## Dataset records
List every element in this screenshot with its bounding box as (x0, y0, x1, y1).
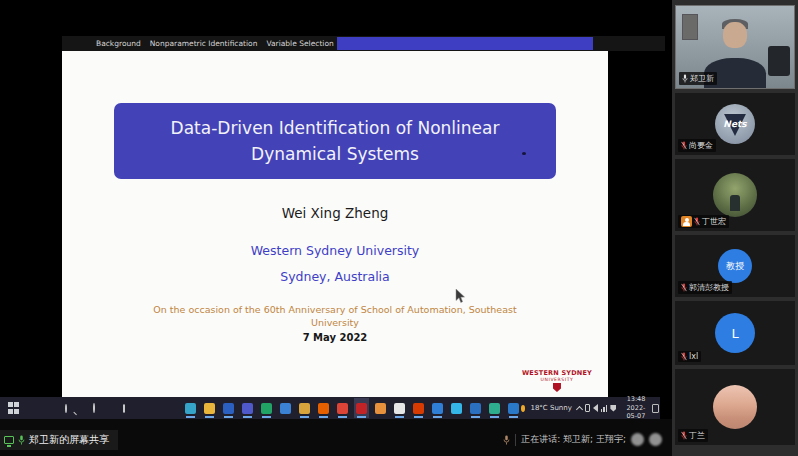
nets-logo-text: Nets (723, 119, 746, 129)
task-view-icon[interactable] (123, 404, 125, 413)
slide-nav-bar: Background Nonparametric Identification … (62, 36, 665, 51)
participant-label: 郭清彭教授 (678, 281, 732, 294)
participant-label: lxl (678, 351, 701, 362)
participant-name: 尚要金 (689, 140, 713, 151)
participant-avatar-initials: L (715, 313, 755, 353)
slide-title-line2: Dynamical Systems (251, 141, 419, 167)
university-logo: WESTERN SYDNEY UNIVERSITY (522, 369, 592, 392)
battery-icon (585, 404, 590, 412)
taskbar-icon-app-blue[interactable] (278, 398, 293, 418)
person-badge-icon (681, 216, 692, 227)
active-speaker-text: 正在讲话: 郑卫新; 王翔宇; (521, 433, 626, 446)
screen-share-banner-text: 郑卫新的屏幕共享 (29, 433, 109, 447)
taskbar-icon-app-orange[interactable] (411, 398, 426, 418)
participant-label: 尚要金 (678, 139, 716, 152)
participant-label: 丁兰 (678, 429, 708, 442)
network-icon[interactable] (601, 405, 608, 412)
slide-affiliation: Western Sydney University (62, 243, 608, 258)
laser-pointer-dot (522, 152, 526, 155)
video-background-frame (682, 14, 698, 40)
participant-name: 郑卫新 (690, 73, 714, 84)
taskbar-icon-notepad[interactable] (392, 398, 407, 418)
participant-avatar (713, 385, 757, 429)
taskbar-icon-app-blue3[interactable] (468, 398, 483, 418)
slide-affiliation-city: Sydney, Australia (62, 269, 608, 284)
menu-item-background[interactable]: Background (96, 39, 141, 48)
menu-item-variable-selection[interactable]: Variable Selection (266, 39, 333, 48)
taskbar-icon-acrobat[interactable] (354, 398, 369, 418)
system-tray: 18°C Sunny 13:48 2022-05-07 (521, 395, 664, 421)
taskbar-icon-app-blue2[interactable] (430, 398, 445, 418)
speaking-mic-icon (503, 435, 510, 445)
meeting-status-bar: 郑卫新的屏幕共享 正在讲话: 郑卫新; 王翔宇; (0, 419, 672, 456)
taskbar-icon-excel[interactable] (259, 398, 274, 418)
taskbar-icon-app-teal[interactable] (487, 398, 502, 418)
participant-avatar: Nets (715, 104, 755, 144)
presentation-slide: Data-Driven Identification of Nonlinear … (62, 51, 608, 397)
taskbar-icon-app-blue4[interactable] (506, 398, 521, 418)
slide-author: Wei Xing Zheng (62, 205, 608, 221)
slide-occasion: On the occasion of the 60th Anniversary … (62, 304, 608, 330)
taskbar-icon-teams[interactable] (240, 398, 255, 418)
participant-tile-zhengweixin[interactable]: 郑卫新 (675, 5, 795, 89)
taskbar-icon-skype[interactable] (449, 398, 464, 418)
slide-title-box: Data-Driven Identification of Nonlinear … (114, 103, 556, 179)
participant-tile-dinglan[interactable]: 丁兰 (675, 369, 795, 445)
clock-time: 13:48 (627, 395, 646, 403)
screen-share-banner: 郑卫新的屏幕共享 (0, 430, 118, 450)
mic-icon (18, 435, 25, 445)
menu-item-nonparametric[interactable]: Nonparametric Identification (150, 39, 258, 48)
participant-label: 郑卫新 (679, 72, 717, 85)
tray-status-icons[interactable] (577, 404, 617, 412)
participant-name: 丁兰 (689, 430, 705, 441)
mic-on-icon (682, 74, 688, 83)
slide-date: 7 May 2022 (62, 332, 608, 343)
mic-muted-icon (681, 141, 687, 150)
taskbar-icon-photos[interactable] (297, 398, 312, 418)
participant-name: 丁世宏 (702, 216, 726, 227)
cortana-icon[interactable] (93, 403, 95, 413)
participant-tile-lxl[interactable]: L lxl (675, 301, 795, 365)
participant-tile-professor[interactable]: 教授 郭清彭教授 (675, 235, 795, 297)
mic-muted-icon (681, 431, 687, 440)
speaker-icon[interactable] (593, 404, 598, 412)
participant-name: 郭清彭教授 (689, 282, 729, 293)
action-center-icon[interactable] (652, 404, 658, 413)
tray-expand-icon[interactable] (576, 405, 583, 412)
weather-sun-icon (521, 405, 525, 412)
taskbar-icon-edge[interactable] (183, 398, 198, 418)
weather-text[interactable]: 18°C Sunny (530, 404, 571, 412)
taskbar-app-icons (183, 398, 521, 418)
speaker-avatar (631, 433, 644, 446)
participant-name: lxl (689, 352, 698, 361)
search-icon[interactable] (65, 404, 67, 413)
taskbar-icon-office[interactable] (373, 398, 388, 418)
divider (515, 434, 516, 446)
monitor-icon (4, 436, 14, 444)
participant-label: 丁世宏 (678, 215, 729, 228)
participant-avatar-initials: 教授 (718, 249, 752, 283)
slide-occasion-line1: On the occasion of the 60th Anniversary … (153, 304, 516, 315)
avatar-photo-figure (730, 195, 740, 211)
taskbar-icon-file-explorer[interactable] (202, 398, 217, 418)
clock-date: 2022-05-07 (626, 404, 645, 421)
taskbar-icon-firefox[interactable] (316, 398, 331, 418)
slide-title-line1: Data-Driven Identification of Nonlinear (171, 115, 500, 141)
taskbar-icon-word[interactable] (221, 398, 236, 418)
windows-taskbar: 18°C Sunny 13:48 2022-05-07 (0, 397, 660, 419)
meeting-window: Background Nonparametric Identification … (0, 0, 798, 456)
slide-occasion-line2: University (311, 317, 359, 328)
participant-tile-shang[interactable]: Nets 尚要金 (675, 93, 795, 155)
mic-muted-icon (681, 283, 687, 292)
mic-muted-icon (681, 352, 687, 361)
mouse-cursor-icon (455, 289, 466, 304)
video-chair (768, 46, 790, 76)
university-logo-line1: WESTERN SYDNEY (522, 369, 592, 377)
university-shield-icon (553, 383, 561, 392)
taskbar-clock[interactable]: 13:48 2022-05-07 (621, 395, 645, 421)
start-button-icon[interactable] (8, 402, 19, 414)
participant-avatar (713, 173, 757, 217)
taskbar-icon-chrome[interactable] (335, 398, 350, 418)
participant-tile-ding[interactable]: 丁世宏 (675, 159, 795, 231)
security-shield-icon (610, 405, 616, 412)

==

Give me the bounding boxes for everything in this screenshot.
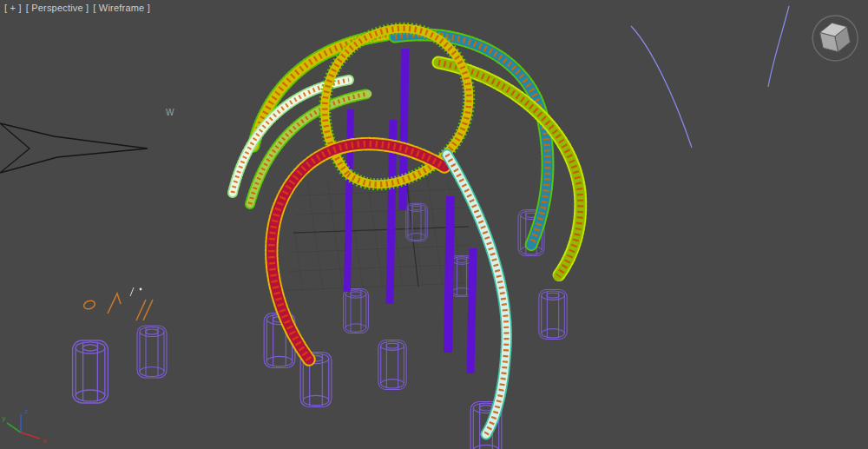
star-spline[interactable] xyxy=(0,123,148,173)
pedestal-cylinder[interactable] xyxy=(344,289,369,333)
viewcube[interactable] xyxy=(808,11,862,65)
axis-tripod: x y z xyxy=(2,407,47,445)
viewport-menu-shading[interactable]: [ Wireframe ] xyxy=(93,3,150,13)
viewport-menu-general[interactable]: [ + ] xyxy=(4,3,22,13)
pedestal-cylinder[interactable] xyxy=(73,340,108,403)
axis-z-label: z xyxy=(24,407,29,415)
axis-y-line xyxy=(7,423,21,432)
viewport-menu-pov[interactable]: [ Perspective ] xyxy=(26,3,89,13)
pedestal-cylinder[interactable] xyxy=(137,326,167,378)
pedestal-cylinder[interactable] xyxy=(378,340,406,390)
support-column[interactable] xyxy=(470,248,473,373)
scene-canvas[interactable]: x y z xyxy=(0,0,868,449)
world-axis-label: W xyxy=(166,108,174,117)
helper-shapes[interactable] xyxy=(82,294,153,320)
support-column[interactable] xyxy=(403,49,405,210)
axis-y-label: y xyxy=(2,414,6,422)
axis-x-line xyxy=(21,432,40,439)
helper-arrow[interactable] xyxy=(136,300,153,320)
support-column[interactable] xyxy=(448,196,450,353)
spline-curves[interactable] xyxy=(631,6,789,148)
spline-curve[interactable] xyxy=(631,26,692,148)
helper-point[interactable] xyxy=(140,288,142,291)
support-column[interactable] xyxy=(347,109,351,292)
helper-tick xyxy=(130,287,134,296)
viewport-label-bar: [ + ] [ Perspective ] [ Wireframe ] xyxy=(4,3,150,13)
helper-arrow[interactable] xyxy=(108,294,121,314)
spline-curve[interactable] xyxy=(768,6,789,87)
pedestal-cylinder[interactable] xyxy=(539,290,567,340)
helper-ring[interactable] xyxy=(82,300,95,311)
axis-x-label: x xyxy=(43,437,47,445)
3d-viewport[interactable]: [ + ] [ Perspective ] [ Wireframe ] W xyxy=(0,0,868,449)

==

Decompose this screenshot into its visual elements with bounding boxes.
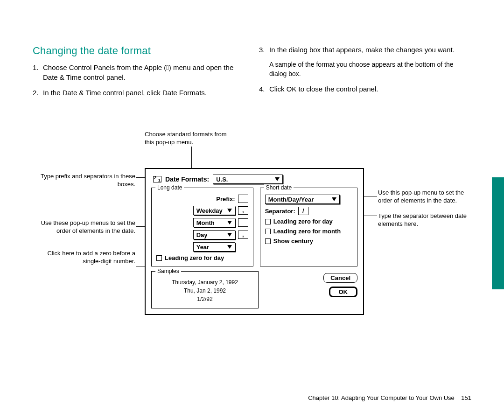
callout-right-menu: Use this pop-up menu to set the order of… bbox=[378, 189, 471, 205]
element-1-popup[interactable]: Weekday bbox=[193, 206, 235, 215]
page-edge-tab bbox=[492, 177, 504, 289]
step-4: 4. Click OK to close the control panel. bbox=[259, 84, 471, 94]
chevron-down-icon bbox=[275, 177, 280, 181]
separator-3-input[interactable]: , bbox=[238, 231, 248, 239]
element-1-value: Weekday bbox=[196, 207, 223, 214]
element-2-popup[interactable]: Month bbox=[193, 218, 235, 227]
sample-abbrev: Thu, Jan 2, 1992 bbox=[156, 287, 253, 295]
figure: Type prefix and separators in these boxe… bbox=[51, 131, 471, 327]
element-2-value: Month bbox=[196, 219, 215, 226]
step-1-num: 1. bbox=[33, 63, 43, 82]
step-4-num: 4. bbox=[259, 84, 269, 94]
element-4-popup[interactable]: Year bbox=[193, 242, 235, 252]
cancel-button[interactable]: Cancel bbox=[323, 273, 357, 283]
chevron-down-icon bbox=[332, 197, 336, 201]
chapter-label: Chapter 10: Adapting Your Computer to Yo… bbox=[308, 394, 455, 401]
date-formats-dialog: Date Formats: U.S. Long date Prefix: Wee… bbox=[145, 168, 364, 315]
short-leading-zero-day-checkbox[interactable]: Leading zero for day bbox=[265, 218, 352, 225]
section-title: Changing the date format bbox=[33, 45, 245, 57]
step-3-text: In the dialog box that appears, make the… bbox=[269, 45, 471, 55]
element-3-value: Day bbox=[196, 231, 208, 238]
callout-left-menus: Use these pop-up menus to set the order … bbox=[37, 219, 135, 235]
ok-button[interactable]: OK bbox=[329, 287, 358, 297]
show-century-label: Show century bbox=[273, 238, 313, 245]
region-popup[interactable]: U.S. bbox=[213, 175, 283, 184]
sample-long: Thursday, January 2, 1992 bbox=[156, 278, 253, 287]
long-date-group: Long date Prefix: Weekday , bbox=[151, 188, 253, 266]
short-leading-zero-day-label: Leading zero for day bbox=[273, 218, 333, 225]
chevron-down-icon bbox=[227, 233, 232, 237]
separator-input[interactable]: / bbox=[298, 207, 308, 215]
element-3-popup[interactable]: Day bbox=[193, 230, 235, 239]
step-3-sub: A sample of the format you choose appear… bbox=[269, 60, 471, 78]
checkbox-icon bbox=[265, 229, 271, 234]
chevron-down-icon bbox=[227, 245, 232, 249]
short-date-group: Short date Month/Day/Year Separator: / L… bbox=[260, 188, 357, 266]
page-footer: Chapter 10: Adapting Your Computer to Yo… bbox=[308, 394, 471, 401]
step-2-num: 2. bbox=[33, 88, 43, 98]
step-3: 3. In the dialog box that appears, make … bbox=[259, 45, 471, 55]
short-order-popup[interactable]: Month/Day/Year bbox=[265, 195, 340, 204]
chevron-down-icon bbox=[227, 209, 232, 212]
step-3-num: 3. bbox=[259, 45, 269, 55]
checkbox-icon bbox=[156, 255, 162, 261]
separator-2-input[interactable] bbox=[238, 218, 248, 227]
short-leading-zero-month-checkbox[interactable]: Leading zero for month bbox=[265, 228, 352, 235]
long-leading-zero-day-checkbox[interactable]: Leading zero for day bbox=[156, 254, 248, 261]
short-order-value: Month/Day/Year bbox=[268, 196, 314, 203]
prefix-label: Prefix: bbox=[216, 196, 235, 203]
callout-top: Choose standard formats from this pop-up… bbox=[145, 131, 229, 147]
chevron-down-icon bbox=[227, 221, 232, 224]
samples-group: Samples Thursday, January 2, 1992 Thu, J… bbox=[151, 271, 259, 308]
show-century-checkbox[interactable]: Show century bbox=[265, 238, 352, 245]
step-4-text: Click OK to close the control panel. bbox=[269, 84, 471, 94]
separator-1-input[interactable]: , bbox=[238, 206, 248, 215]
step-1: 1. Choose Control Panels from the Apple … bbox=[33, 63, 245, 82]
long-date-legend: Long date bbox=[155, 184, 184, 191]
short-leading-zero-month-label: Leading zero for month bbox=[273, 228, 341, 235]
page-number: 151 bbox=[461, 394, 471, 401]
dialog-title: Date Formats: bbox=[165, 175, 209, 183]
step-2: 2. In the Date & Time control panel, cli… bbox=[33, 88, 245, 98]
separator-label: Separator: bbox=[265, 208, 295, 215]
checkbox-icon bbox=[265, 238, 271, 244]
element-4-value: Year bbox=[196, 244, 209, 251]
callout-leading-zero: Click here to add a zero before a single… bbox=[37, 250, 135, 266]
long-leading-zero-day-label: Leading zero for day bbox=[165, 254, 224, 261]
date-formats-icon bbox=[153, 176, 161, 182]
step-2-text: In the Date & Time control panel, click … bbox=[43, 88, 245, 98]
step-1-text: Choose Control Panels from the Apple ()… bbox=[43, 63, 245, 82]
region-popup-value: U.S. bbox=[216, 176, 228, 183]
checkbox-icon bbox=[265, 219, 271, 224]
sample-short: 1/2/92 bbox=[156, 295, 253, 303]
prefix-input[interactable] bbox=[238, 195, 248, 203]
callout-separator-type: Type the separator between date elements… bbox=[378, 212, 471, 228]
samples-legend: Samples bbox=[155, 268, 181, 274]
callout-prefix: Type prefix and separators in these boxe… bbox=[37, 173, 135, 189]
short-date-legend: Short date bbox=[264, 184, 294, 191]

## Your instructions
Go through the entries above and copy every line containing "January".

## Exercise answer
sample-long: Thursday, January 2, 1992 bbox=[156, 278, 253, 287]
samples-group: Samples Thursday, January 2, 1992 Thu, J… bbox=[151, 271, 259, 308]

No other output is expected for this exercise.